Give again, exactly as written, the lines of the records below from the line with "役立つホテル、レストラン、アクティビティ、買い物、結婚式" to the line with "importante aún es reconocer". Both end lines count; pictures do not.

[Transcribed page contents]

□ □ □ □

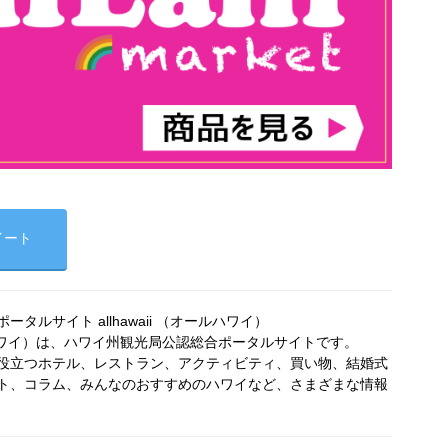
イート
タルサイト allhawaii （オールハワイ）
オールハワイ）は、ハワイ州観光局公認総合ポータルサイトです。
役立つホテル、レストラン、アクティビティ、買い物、結婚式
ト、コラム、みんなのおすすめのハワイなど、さまざまな情報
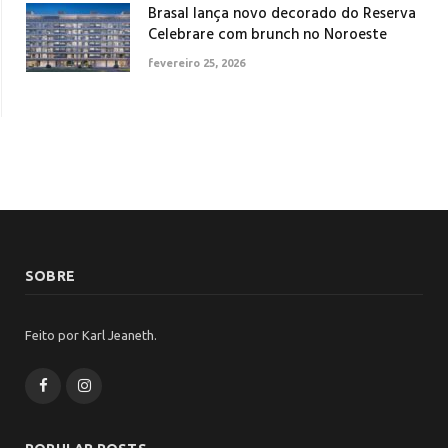
Brasal lança novo decorado do Reserva
Celebrare com brunch no Noroeste
fevereiro 25, 2026
SOBRE
Feito por Karl Jeaneth.
Facebook
Instagram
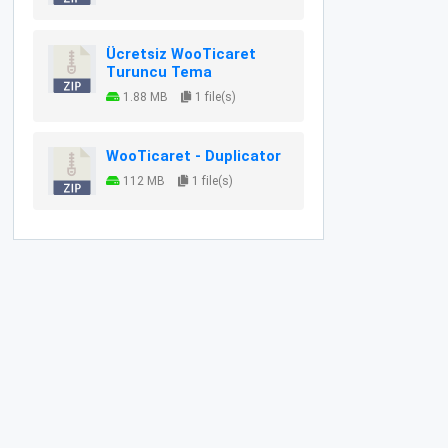
Ücretsiz WooTicaret
Turuncu Tema
1.88 MB
1 file(s)
WooTicaret - Duplicator
112 MB
1 file(s)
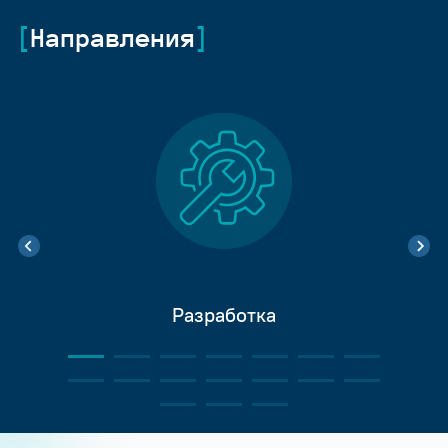
Направления
Разработка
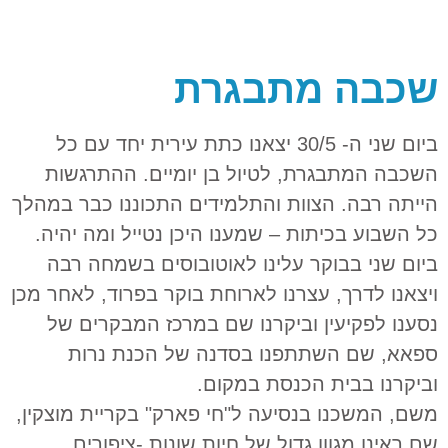
שכבה מתבגרת
ביום שני ה- 30/5 יצאנו כתת עירית יחד עם כל
השכבה המתבגרת, לטיול בן יומיים. ההתרגשות
הייתה רבה. הצוות והתלמידים התכוננו כבר במהלך
כל השבוע בכיתות – שמענו היכן נטייל ומה יהיה.
ביום שני בבוקר עלינו לאוטובוסים בשמחה רבה
ויצאנו לדרך, עצרנו לארוחת בוקר בפרוד, לאחר מכן
נסענו לפקיעין וביקרנו שם במרכז המבקרים של
ספאא, שם השתתפנו בסדנה של הכנת נרות
וביקרנו בבית הכנסת במקום.
משם, המשכנו בנסיעה ל"חי פארק" בקריית מוצקין,
שם ראינו מגוון גדול של חיות שונות -ציפורים,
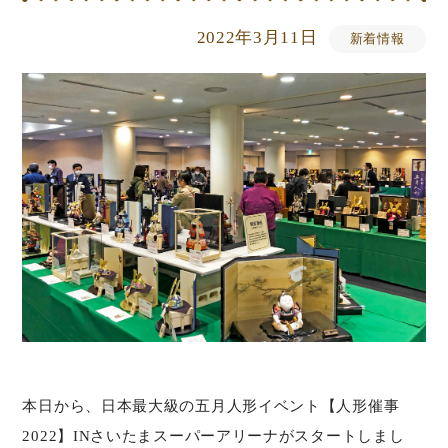
2022年3月11日
新着情報
本日から、日本最大級の五月人形イベント【人形催事
2022】INさいたまスーパーアリーナがスタートしまし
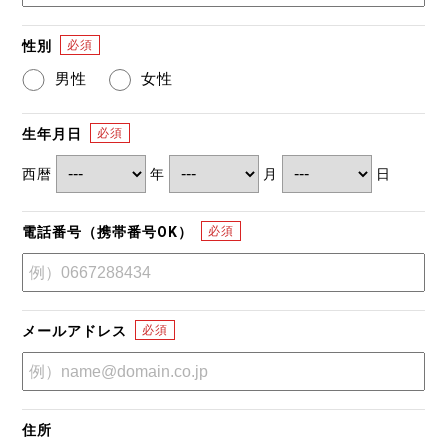
性別
男性
女性
生年月日
西暦
年
月
日
電話番号（携帯番号OK）
メールアドレス
住所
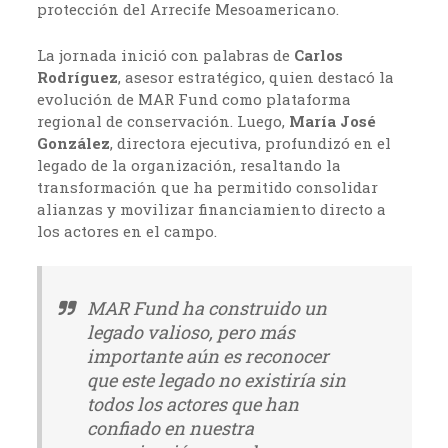
protección del Arrecife Mesoamericano.
La jornada inició con palabras de
Carlos
Rodríguez
, asesor estratégico, quien destacó la
evolución de MAR Fund como plataforma
regional de conservación. Luego,
María José
González
, directora ejecutiva, profundizó en el
legado de la organización, resaltando la
transformación que ha permitido consolidar
alianzas y movilizar financiamiento directo a
los actores en el campo.
MAR Fund ha construido un
legado valioso, pero más
importante aún es reconocer
que este legado no existiría sin
todos los actores que han
confiado en nuestra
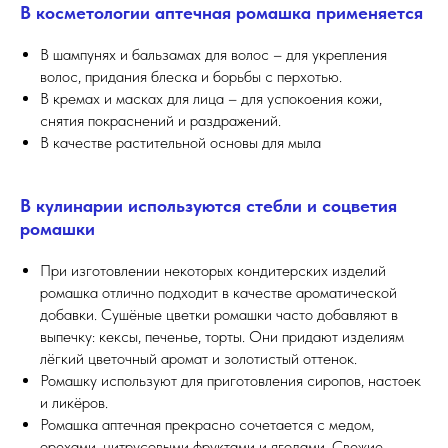
В косметологии аптечная ромашка применяется
В шампунях и бальзамах для волос – для укрепления
волос, придания блеска и борьбы с перхотью.
В кремах и масках для лица – для успокоения кожи,
снятия покраснений и раздражений.
В качестве растительной основы для мыла
В кулинарии используются стебли и соцветия
ромашки
При изготовлении некоторых кондитерских изделий
ромашка отлично подходит в качестве ароматической
добавки. Сушёные цветки ромашки часто добавляют в
выпечку: кексы, печенье, торты. Они придают изделиям
лёгкий цветочный аромат и золотистый оттенок.
Ромашку используют для приготовления сиропов, настоек
и ликёров.
Ромашка аптечная прекрасно сочетается с медом,
орехами, цитрусовыми фруктами и ягодами. Свежие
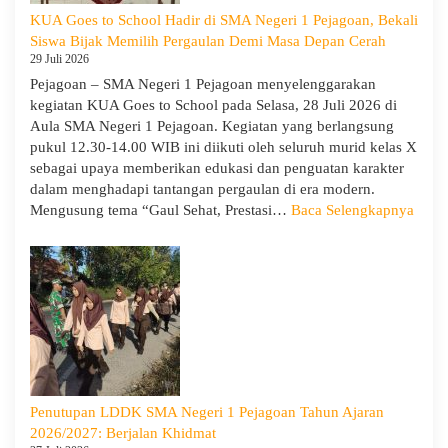
Workshop
KUA Goes to School Hadir di SMA Negeri 1 Pejagoan, Bekali
Penguatan
Siswa Bijak Memilih Pergaulan Demi Masa Depan Cerah
Kapasitas
29 Juli 2026
Guru
Pejagoan – SMA Negeri 1 Pejagoan menyelenggarakan
kegiatan KUA Goes to School pada Selasa, 28 Juli 2026 di
Aula SMA Negeri 1 Pejagoan. Kegiatan yang berlangsung
pukul 12.30-14.00 WIB ini diikuti oleh seluruh murid kelas X
sebagai upaya memberikan edukasi dan penguatan karakter
dalam menghadapi tantangan pergaulan di era modern.
:
Mengusung tema “Gaul Sehat, Prestasi…
Baca Selengkapnya
KUA
Goes
to
Scho
Hadir
di
SMA
Neger
1
Penutupan LDDK SMA Negeri 1 Pejagoan Tahun Ajaran
Pejag
2026/2027: Berjalan Khidmat
Bekal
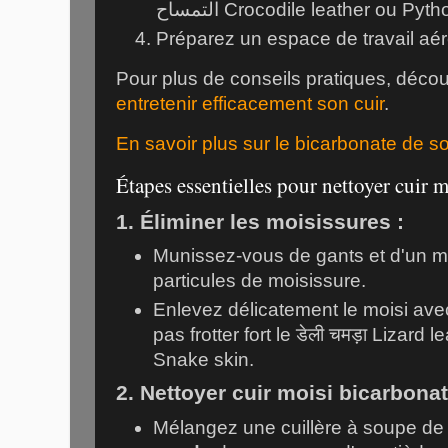
التمساح
Crocodile leather ou Pyth
Préparez un espace de travail aé
Pour plus de conseils pratiques, découv
entretenir efficacement son cuir
.
En savoir plus sur le bicarbonate de 
Étapes essentielles pour nettoyer cuir 
1. Éliminer les moisissures :
Munissez-vous de gants et d'un m
particules de moisissure.
Enlevez délicatement le moisi ave
pas frotter fort le
डेली चमड़ा
Lizard le
Snake skin.
2. Nettoyer cuir moisi bicarbona
Mélangez une cuillère à soupe d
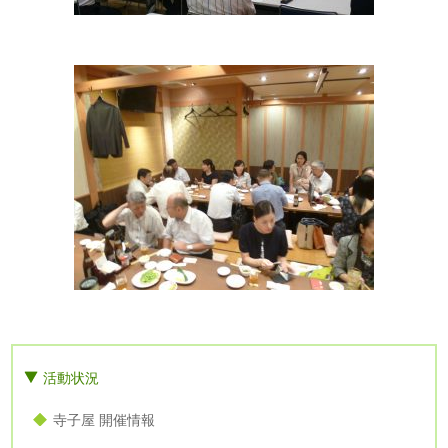
活動状況
寺子屋 開催情報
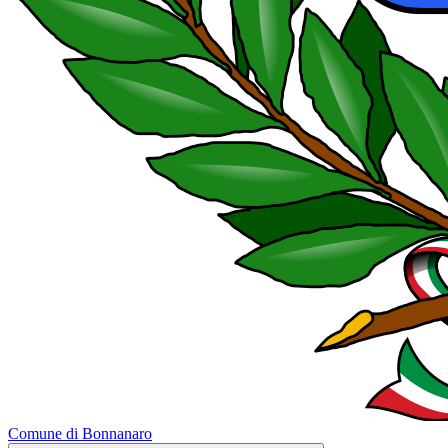
Comune di Bonnanaro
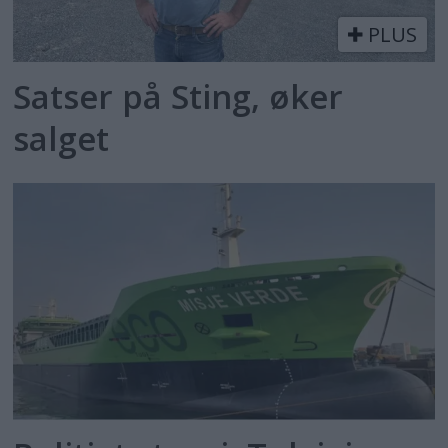
PLUS
Satser på Sting, øker
salget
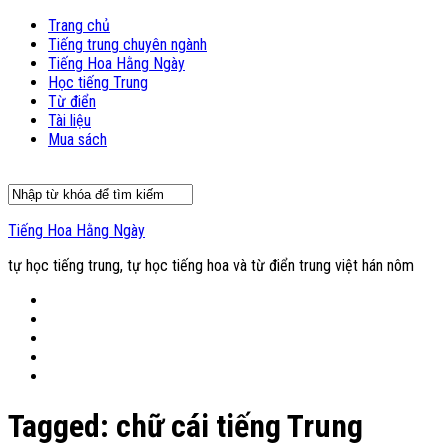
Trang chủ
Tiếng trung chuyên ngành
Tiếng Hoa Hằng Ngày
Học tiếng Trung
Từ điển
Tài liệu
Mua sách
Tiếng Hoa Hằng Ngày
tự học tiếng trung, tự học tiếng hoa và từ điển trung việt hán nôm
Tagged:
chữ cái tiếng Trung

□ □ □ □

• Response for this exercise:
役立つホテル、レストラン、アクティビティ、買い物、結婚式
ト、コラム、みんなのおすすめのハワイなど、さまざまな情報
Brasal lança novo decorado do Reserva
Celebrare com brunch no Noroeste
fevereiro 25, 2026
SOBRE
Feito por Karl Jeaneth.
Facebook
Instagram
Ücretsiz WooTicaret
Turuncu Tema
1.88 MB
1 file(s)
WooTicaret - Duplicator
112 MB
1 file(s)
Направления
Разработка
שכבה מתבגרת
ביום שני ה- 30/5 יצאנו כתת עירית יחד עם כל
השכבה המתבגרת, לטיול בן יומיים. ההתרגשות
הייתה רבה. הצוות והתלמידים התכוננו כבר במהלך
כל השבוע בכיתות – שמענו היכן נטייל ומה יהיה.
ביום שני בבוקר עלינו לאוטובוסים בשמחה רבה
ויצאנו לדרך, עצרנו לארוחת בוקר בפרוד, לאחר מכן
נסענו לפקיעין וביקרנו שם במרכז המבקרים של
ספאא, שם השתתפנו בסדנה של הכנת נרות
וביקרנו בבית הכנסת במקום.
משם, המשכנו בנסיעה ל"חי פארק" בקריית מוצקין,
שם ראינו מגוון גדול של חיות שונות -ציפורים,
2022年3月11日
新着情報
本日から、日本最大級の五月人形イベント【人形催事
2022】INさいたまスーパーアリーナがスタートしまし
性別
男性
女性
生年月日
西暦
年
月
日
電話番号（携帯番号OK）
メールアドレス
住所
protección del Arrecife Mesoamericano.
La jornada inició con palabras de
Carlos
Rodríguez
, asesor estratégico, quien destacó la
evolución de MAR Fund como plataforma
regional de conservación. Luego,
María José
González
, directora ejecutiva, profundizó en el
legado de la organización, resaltando la
transformación que ha permitido consolidar
alianzas y movilizar financiamiento directo a
los actores en el campo.
MAR Fund ha construido un
legado valioso, pero más
importante aún es reconocer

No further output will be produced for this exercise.